Depuis notre précédente rencontre de juillet 2007, nous avons, ensemble, fait beaucoup évoluer les choses. Pour autant, il nous reste encore beaucoup à faire.
I- J'aimerais d'abord vous présenter un bref bilan statistique de la santé au travail.
Nous pouvons tout d'abord nous réjouir que les accidents du travail soient moins fréquents :
39,4 accidents pour 1 000 salariés au lieu de 46 pour 1 000 dix ans plus tôt. Ils sont surtout moins graves : ceux donnant lieu à un arrêt de travail sont ainsi moins nombreux qu'il y a sept ans. Depuis 20 ans, le nombre des accidents graves a été divisé par 2, et celui des accidents mortels divisés par 3.
Mais ces progrès doivent encore être consolidés.

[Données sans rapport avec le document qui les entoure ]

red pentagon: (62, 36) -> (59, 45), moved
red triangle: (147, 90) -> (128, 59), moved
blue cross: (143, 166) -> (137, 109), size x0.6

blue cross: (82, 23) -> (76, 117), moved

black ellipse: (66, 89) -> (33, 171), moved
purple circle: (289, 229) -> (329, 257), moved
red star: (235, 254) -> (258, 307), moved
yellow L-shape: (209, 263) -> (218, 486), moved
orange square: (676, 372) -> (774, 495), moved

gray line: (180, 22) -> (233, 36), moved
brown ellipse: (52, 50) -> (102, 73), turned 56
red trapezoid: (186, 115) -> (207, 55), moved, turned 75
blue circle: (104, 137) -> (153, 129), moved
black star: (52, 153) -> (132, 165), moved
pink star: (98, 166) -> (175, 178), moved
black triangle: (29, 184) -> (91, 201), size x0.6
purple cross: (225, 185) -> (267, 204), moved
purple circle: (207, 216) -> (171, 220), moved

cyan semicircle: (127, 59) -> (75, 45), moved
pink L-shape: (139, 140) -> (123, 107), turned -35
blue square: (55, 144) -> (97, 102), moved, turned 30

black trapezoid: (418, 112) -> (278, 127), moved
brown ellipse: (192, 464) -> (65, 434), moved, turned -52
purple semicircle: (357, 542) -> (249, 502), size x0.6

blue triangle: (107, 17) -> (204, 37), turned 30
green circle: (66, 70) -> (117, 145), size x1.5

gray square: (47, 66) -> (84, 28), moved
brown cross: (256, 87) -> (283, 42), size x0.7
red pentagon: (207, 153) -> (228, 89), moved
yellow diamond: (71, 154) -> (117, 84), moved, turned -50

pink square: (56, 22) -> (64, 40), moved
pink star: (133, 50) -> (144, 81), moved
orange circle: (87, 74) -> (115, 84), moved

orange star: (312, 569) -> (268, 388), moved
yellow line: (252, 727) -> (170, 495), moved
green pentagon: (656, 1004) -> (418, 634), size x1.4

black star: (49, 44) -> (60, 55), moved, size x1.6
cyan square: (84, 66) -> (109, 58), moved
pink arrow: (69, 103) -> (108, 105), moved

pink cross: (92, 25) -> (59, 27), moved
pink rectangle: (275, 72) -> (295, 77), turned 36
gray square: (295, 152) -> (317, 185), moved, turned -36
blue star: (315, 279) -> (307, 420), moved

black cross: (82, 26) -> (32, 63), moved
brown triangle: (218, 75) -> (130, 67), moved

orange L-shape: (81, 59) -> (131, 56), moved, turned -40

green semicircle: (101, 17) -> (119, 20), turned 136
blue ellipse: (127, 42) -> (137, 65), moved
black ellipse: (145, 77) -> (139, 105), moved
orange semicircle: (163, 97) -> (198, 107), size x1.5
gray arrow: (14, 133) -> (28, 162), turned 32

J'en veux pour preuve le fait que les accidents mortels ont, hélas, augmenté cette année de 13 %. Cette hausse, que j'espère seulement conjoncturelle dans ce contexte d'amélioration générale, est bien le signe que nous ne devons jamais relâcher nos efforts.
Cette réunion de rentrée doit ainsi être l'occasion de renforcer notre détermination pour améliorer la santé et la sécurité au travail dans les entreprises, toutes les entreprises.
II- Un certain nombre d'actions ont déjà été engagées cette année.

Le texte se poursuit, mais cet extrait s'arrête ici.